I slap myself mentally. Prim was Katniss's sister. I had totally forgotten. And of course, Katniss would volunteer to take Prim's place in the Games. She was just so protective of her family it was probably instinct for her to do that.  

I watch as she stands stoically, never betraying any sense of fear. She looks so fierce today, her eyebrows knit together as she surveys the crowd with an intense glare. I barely register the Capitol lady's tinkling voice as she began speaking again. What would Katniss's family do without her? She was the one that kept everything together, feeding them and keeping them clothed. Without her, everything would fall apart. Not to mention that she is the girl I love. 

Through all my years, so many memories of her stick out. I remember in particular one day, when we were sitting in history class, and she was gazing out the window, smiling inwardly to herself. We were both 10 at the time, but she seemed wiser than all of our grade, with her strong personality and willingness to speak out. Suddenly, she frowned, and without a word to even our teacher, she jumped out of her seat and ran out the door.

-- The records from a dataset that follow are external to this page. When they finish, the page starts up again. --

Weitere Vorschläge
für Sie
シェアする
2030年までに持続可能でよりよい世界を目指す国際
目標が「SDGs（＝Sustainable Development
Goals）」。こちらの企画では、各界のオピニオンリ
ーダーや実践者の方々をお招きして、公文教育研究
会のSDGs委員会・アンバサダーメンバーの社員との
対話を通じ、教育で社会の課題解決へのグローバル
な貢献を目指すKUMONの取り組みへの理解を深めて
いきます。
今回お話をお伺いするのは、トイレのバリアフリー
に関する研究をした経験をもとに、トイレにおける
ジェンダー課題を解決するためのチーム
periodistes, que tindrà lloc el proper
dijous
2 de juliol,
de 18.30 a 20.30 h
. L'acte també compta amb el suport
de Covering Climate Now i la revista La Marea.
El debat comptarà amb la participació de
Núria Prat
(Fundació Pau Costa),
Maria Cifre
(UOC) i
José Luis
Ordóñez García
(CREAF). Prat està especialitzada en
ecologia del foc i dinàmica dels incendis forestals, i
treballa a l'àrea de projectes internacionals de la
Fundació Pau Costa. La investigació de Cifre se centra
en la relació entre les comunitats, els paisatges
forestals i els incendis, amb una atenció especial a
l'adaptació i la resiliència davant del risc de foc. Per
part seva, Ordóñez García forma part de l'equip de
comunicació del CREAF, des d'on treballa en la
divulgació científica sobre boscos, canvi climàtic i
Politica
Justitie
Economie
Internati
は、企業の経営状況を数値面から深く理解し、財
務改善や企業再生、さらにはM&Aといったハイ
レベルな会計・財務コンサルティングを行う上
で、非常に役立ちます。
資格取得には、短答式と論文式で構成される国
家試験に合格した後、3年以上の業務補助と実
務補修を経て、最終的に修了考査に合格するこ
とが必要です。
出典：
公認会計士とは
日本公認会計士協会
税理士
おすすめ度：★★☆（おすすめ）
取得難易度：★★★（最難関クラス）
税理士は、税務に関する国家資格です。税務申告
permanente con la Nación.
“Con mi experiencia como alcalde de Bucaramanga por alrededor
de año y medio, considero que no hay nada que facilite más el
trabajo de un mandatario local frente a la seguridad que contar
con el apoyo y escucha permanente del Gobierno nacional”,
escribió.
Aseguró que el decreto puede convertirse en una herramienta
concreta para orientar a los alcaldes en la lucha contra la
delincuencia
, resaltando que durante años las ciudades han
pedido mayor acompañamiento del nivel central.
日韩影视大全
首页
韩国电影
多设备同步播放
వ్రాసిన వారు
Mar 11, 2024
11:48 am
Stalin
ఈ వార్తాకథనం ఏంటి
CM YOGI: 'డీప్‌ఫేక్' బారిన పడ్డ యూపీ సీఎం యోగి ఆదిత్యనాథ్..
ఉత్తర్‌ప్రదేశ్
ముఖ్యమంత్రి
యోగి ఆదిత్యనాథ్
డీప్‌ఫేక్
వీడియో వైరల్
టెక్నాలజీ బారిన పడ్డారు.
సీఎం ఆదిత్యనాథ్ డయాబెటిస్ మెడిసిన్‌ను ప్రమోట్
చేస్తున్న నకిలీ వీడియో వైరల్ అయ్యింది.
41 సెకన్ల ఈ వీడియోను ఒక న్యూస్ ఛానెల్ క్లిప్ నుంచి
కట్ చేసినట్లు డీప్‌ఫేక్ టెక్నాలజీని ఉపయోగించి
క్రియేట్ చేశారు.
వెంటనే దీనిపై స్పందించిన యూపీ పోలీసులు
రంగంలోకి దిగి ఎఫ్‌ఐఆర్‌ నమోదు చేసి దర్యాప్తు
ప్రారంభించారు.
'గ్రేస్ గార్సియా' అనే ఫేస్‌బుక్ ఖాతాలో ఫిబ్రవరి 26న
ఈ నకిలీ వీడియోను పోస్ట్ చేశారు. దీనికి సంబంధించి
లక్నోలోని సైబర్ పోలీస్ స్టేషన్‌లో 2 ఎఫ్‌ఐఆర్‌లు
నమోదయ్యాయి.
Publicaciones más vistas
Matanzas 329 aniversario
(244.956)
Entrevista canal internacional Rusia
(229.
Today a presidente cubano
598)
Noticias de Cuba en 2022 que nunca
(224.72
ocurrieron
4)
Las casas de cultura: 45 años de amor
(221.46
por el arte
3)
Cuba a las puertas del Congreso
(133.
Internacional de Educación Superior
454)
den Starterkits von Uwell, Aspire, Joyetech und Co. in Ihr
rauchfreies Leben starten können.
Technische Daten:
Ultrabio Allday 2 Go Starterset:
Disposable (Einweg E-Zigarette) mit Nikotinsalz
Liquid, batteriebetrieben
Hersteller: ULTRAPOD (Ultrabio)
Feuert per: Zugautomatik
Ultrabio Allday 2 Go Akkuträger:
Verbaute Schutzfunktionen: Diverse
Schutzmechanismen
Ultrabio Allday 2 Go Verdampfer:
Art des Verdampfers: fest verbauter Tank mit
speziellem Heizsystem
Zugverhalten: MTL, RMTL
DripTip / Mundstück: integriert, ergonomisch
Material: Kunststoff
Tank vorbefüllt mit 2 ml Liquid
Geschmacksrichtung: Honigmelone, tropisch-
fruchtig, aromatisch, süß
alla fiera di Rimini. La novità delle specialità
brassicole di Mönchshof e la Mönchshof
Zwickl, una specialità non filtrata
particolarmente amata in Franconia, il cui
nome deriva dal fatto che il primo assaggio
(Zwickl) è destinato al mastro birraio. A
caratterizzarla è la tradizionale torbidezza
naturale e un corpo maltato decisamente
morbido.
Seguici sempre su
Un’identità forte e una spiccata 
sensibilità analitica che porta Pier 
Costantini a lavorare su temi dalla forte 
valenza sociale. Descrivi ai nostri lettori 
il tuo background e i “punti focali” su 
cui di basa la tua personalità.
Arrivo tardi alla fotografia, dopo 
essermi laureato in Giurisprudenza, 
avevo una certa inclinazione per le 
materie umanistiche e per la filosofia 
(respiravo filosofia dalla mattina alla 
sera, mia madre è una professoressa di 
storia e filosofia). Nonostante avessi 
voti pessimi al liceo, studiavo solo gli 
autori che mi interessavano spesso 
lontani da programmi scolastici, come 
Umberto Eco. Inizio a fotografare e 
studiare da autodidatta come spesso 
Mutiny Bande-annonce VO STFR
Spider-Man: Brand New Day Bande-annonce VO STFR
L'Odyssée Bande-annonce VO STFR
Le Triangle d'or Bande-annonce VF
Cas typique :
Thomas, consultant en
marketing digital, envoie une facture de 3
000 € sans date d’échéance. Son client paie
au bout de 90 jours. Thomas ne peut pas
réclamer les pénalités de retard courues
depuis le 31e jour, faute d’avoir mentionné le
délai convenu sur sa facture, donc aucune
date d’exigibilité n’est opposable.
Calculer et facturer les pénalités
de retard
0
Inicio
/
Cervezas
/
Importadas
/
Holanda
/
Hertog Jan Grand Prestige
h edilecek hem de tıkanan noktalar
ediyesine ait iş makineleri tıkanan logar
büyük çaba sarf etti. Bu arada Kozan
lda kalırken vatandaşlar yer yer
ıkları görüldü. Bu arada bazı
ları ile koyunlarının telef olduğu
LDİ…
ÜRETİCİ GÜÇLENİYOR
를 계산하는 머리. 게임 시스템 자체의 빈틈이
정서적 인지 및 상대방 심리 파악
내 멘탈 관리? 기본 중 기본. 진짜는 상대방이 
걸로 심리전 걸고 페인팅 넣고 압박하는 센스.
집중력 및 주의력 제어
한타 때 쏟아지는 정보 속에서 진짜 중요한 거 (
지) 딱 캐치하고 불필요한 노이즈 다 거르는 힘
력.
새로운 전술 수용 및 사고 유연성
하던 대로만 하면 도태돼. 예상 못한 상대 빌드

Our whole class curiously watched through the window as she ran to her little sister, who had apparently hurt herself while playing with her friends. Katniss knelt by her, hugging the poor little girl until she stopped crying. She then kissed her sister on the cheek and marched back to class, seemingly unaware that she was in big trouble. It was acts like this that show her true love for her family, that she would give up her life for them in a heartbeat. 

I am pulled from my reverie when someone calls my name. Looking around, I realize that all eyes are averted from me. Then I hear my name again, in a perky voice that makes me freeze in fear. 

"Peeta Mellark!" 

I have just been drawn as a tribute in the Hunger Games.

My feet seem to move independently of my brain, which is frozen in fear. I stumble up to where Katniss stands. I still can't seem to comprehend what is happening. As I gaze over the crowd, everyone seems to blend into one person, mocking me for my bad luck.  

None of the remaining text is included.